*** Information ***

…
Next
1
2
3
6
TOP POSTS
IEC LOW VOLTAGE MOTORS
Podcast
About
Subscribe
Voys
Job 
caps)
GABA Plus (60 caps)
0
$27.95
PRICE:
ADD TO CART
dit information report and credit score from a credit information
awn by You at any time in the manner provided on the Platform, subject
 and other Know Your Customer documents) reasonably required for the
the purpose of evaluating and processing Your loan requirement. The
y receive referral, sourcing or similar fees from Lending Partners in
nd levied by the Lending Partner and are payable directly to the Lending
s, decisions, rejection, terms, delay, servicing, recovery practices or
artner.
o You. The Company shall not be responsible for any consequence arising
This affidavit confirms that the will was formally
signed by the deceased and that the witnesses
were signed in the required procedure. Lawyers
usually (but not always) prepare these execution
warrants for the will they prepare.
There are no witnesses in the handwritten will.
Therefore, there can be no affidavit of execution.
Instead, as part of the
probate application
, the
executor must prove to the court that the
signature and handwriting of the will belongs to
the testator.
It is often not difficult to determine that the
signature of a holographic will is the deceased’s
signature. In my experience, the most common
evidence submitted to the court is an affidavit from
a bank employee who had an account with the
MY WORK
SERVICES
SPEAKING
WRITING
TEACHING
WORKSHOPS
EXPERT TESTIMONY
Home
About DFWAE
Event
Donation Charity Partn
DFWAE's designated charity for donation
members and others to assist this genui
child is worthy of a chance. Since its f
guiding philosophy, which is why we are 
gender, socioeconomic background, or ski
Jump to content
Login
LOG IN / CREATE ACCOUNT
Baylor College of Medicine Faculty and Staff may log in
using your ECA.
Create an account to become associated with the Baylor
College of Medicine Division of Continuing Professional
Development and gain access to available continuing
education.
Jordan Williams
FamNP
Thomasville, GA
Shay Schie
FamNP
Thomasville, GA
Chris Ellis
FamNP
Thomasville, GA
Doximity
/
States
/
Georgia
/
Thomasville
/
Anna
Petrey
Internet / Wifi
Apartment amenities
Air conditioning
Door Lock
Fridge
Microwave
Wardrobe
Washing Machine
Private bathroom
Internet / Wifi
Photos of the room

*** End of Information ***

**Your assignment**.
Show each line of the material above where "witnesses" occurs.

**Answer to this problem**.
signed by the deceased and that the witnesses
There are no witnesses in the handwritten will.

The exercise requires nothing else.